Saturday, October 16, 2010

My personal revolution.

In the last few months, I seem to have learned that to bring about revolution to the society is a very difficult task. Yes, I am stupid enough to come to learn this at the mature age of 47.

Perhaps this is something felt only by some residents in Japan. Hopefuls truly sensed that the long overdue revolution (or evolution) of the nation’s political and government system would come about soon. Then the hopes kind of faded, with the defeat of Mr. Ozawa in the election for the leadership of Democratic Party of Japan.
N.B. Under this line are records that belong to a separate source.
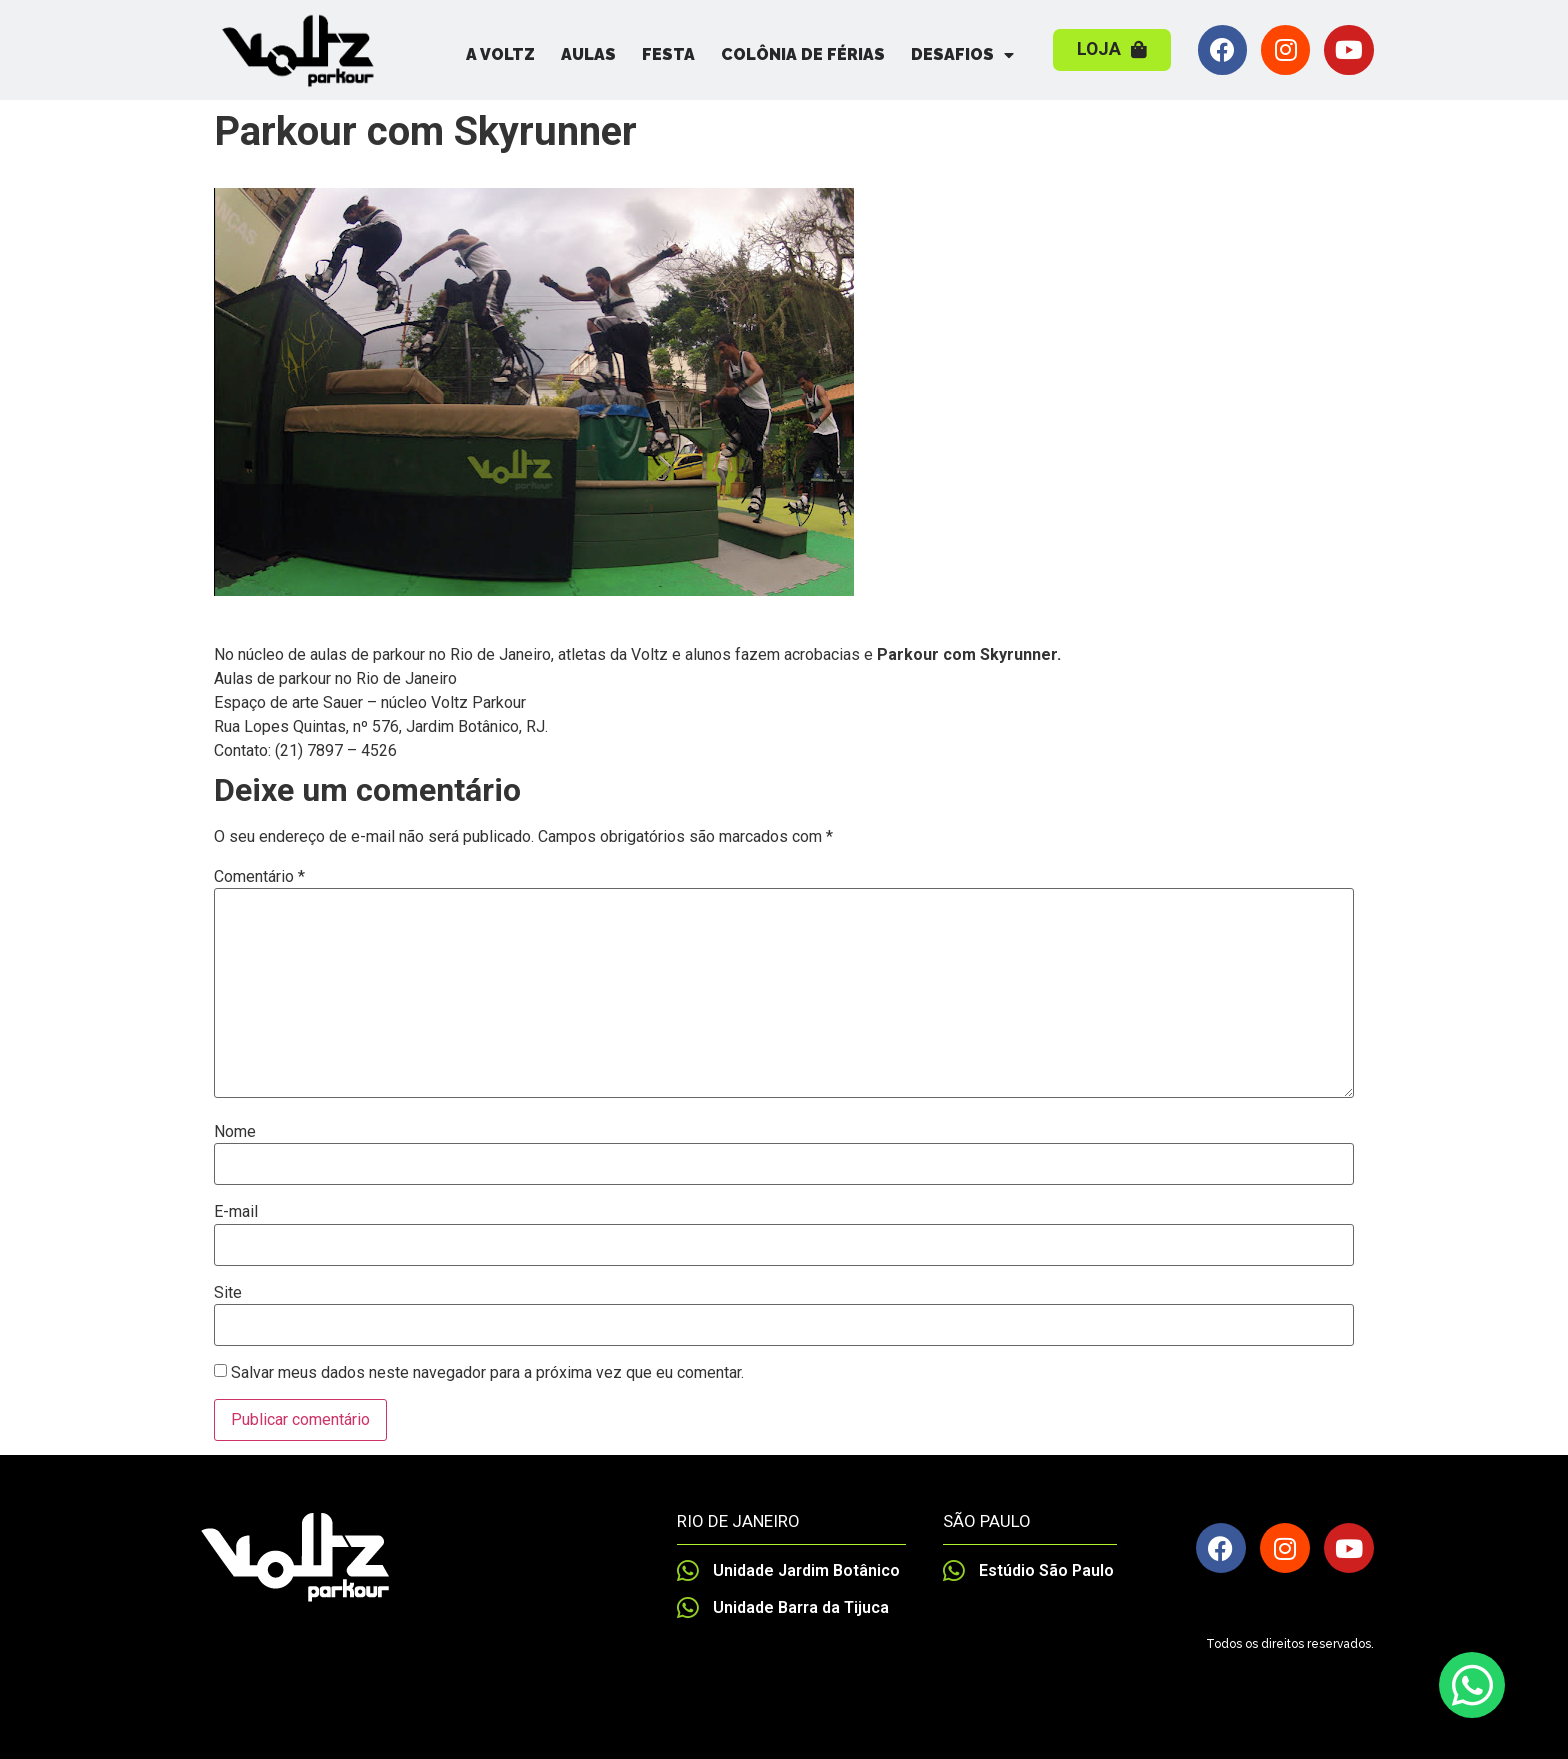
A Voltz (500, 54)
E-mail (236, 1212)
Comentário (259, 877)
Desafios (962, 55)
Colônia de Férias (803, 54)
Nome (235, 1132)
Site (228, 1293)
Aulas (588, 54)
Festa (668, 54)
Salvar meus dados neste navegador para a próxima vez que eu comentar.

Now I feel that revolution needs to start at a personal revel. When I look at myself in the mirror, I see a middle-aged man in much need for revolution. The way I organize my life, breathe the culture, write, say, hear, needs to be modified in order to accommodate my dreams. I must think more of my personal revolution.

Tuesday, October 12, 2010

You are a fine gentleman (2).

(Continued from the previous entry)

I walked on along the twilight street, but my inner turmoil did not seem to calm down. It was obvious now that the lady in a black formal dress at the restaurant rejected us because of how I looked. I was wearing a jacket, but underneath it I had my T-shirt on, with very vivid illustrations.

Apparently it was a question of dress code. The salaryman and his girl, who came after us, were welcomed into the restaurant without any problem. In my view, they were rather homely people, without any particular distinctions. The fact that the lady at the restaurant welcomed them seemed to tell me something deep and sinister about society in general.

Maybe it was only my youthful imagination. Perhaps I should have worn a jacket and tie like the salaryman. But then I never wore a tie, unless it was absolutely necessary. And you never know beforehand that you would walk into a restaurant with a draconian requirement as to how customers should be dressed. It seemed not at all sensible to live in the shadow of a possible encounter with such an establishment.

The more I thought about it, the heavier my heart became. At least, the lady at the reception should have told me explicitly the dress code of their place. It was not sensible at all just to tell that we were not welcome. One might take it personally. I took it personally. I had to call the place.

I happened to have the card of the restaurant, which I took casually as I left. I phoned the number. After some ring tones, a woman's voice answered. I tried to be as calm and to the point as possible.

"Hello. we are the customers who have just visited your place. You told me that you had no table this evening. After we left, we saw a salary man couple walk into the restaurant. Apparently they had no reservation. If your rejection was based on a dress code, you should have told us so. I think it would have been only fair. I don't think we would visit your restaurant ever again. Good bye!"

When I told the lady about the salary man couple, she seemed to gasp on the other end. When I hung up, I felt I had done all I could do, and the best thing would be to forget about it. But my inner wounds seemed to remain unhealed, tormenting me with every step.

I started to walk on street again, looking for a place to rest my soul.

My girl friend, who was listening to my conversation on the phone and therefore understood the situation for the first time (she was not someone who would naturally notice these things), held my hand and said, "you know, you are a fine gentleman".
Her gentle voice finally provided the consolation for the evening. It came as unexpected as the rejection at the reception.